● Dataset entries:
>>>
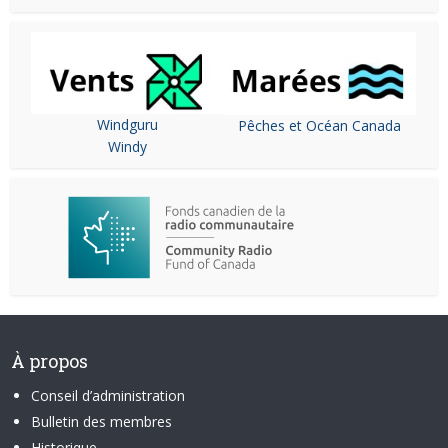
Windguru
Pêches et Océan Canada
Windy
À propos
Conseil d’administration
Bulletin des membres
Historique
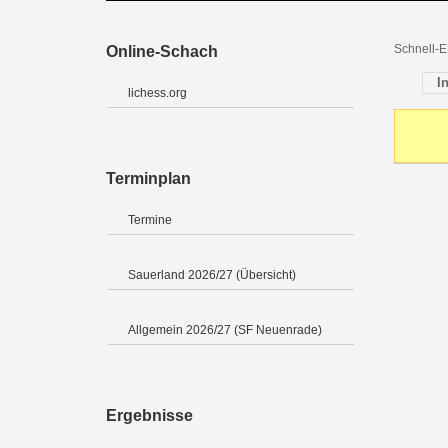
Schnell-E
Online-Schach
I
lichess.org
Terminplan
Termine
Sauerland 2026/27 (Übersicht)
Allgemein 2026/27 (SF Neuenrade)
Ergebnisse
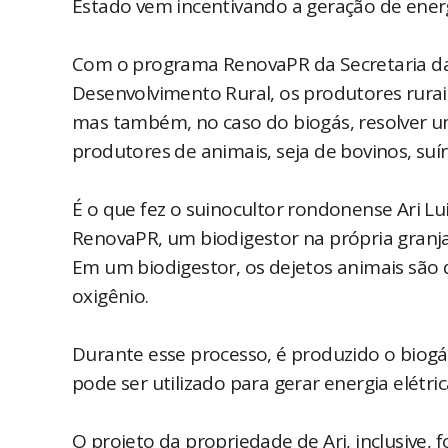
Estado vem incentivando a geração de energi
Com o programa RenovaPR da Secretaria da A
Desenvolvimento Rural, os produtores rurai
mas também, no caso do biogás, resolver u
produtores de animais, seja de bovinos, suín
É o que fez o suinocultor rondonense Ari Lu
RenovaPR, um biodigestor na própria granja
Em um biodigestor, os dejetos animais sã
oxigênio.
Durante esse processo, é produzido o biog
pode ser utilizado para gerar energia elétri
O projeto da propriedade de Ari, inclusive, fo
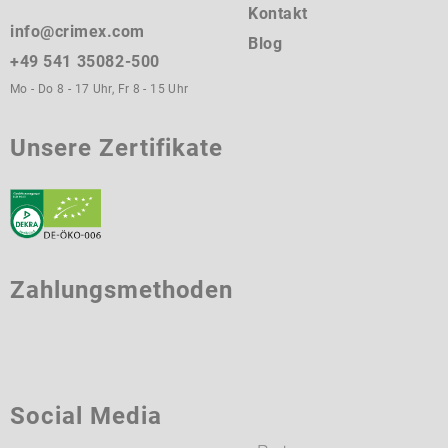
Kontakt
info@crimex.com
Blog
+49 541 35082-500
Mo - Do 8 - 17 Uhr, Fr 8 - 15 Uhr
Unsere Zertifikate
Zahlungsmethoden
Social Media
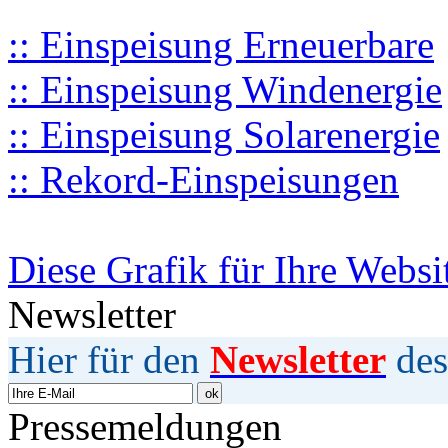
:: Einspeisung Erneuerbare
:: Einspeisung Windenergie
:: Einspeisung Solarenergie
:: Rekord-Einspeisungen
Diese Grafik für Ihre Websi
Newsletter
Hier für den
Newsletter
des
Pressemeldungen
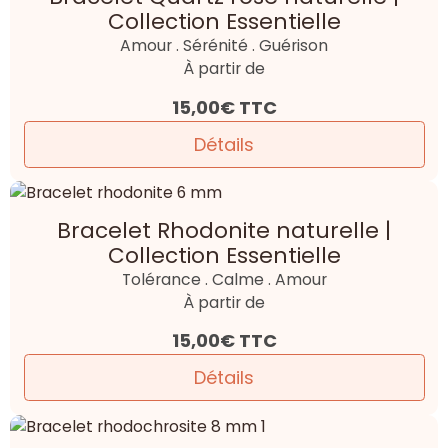
Collection Essentielle
Amour . Sérénité . Guérison
À partir de
15,00€
TTC
Détails
Bracelet Rhodonite naturelle |
Collection Essentielle
Tolérance . Calme . Amour
À partir de
15,00€
TTC
Détails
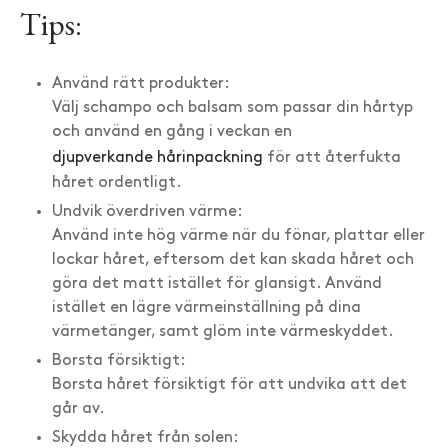
Tips:
Använd rätt produkter:
Välj schampo och balsam som passar din hårtyp
och använd en gång i veckan en
djupverkande hårinpackning
för att återfukta
håret ordentligt.
Undvik överdriven värme:
Använd inte hög värme när du fönar, plattar eller
lockar håret, eftersom det kan skada håret och
göra det matt istället för glansigt. Använd
istället en lägre värmeinställning på dina
värmetänger, samt glöm inte värmeskyddet.
Borsta försiktigt:
Borsta håret försiktigt för att undvika att det
går av.
Skydda håret från solen:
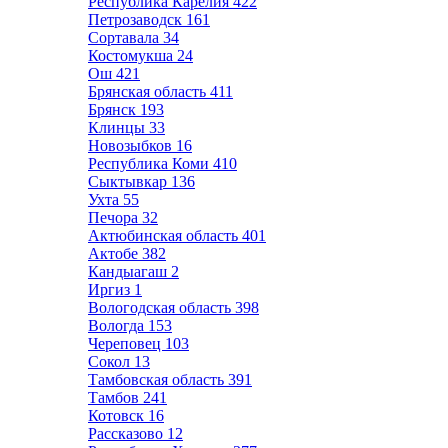
Республика Карелия
422
Петрозаводск
161
Сортавала
34
Костомукша
24
Ош
421
Брянская область
411
Брянск
193
Клинцы
33
Новозыбков
16
Республика Коми
410
Сыктывкар
136
Ухта
55
Печора
32
Актюбинская область
401
Актобе
382
Кандыагаш
2
Иргиз
1
Вологодская область
398
Вологда
153
Череповец
103
Сокол
13
Тамбовская область
391
Тамбов
241
Котовск
16
Рассказово
12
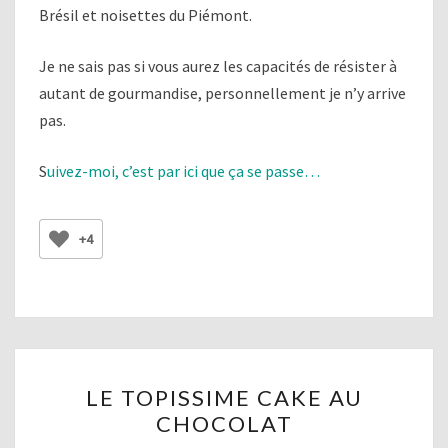
Brésil et noisettes du Piémont.
Je ne sais pas si vous aurez les capacités de résister à
autant de gourmandise, personnellement je n’y arrive
pas.
S
uivez-moi, c’est par ici que ça se passe…
+4
LE
LE TOPISSIME CAKE AU
TOPISSIME
CHOCOLAT
CAKE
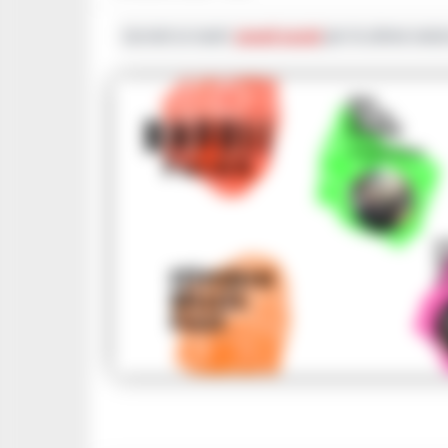
Iscriviti ai nostri
canali social
per le ultime notiz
<<<
● Requirement: Word for word, retype all of the data above, but include no pictures.

● Result for this task:
Windguru
Pêches et Océan Canada
Windy
À propos
Conseil d’administration
Bulletin des membres
Historique
Schnell-E
Online-Schach
I
lichess.org
Terminplan
Termine
Sauerland 2026/27 (Übersicht)
Allgemein 2026/27 (SF Neuenrade)
Ergebnisse
Estado vem incentivando a geração de energi
Com o programa RenovaPR da Secretaria da A
Desenvolvimento Rural, os produtores rurai
mas também, no caso do biogás, resolver u
produtores de animais, seja de bovinos, suín
É o que fez o suinocultor rondonense Ari Lu
RenovaPR, um biodigestor na própria granja
Em um biodigestor, os dejetos animais sã
oxigênio.
Durante esse processo, é produzido o biog
pode ser utilizado para gerar energia elétri
O projeto da propriedade de Ari, inclusive, fo
Kontakt
info@crimex.com
Blog
+49 541 35082-500
Mo - Do 8 - 17 Uhr, Fr 8 - 15 Uhr
Unsere Zertifikate
Zahlungsmethoden
Social Media
:: Einspeisung Erneuerbare
:: Einspeisung Windenergie
:: Einspeisung Solarenergie
:: Rekord-Einspeisungen
Diese Grafik für Ihre Websi
Newsletter
Hier für den
Newsletter
des
Pressemeldungen
Collection Essentielle
Amour . Sérénité . Guérison
À partir de
15,00€
TTC
Détails
Bracelet Rhodonite naturelle |
Collection Essentielle
Tolérance . Calme . Amour
À partir de
15,00€
TTC
Détails
Tips:
Använd rätt produkter:
Välj schampo och balsam som passar din hårtyp
och använd en gång i veckan en
djupverkande hårinpackning
för att återfukta
håret ordentligt.
Undvik överdriven värme:
Använd inte hög värme när du fönar, plattar eller
lockar håret, eftersom det kan skada håret och
göra det matt istället för glansigt. Använd
istället en lägre värmeinställning på dina
värmetänger, samt glöm inte värmeskyddet.
Borsta försiktigt:
Borsta håret försiktigt för att undvika att det
går av.
Skydda håret från solen:
Республика Карелия
422
Петрозаводск
161
Сортавала
34
Костомукша
24
Ош
421
Брянская область
411
Брянск
193
Клинцы
33
Новозыбков
16
Республика Коми
410
Сыктывкар
136
Ухта
55
Печора
32
Актюбинская область
401
Актобе
382
Кандыагаш
2
Иргиз
1
Вологодская область
398
Вологда
153
Череповец
103
Сокол
13
Тамбовская область
391
Тамбов
241
Котовск
16
Рассказово
12
Brésil et noisettes du Piémont.
Je ne sais pas si vous aurez les capacités de résister à
autant de gourmandise, personnellement je n’y arrive
pas.
S
uivez-moi, c’est par ici que ça se passe…
+4
LE
LE TOPISSIME CAKE AU
TOPISSIME
CHOCOLAT
CAKE
Iscriviti ai nostri
canali social
per le ultime notiz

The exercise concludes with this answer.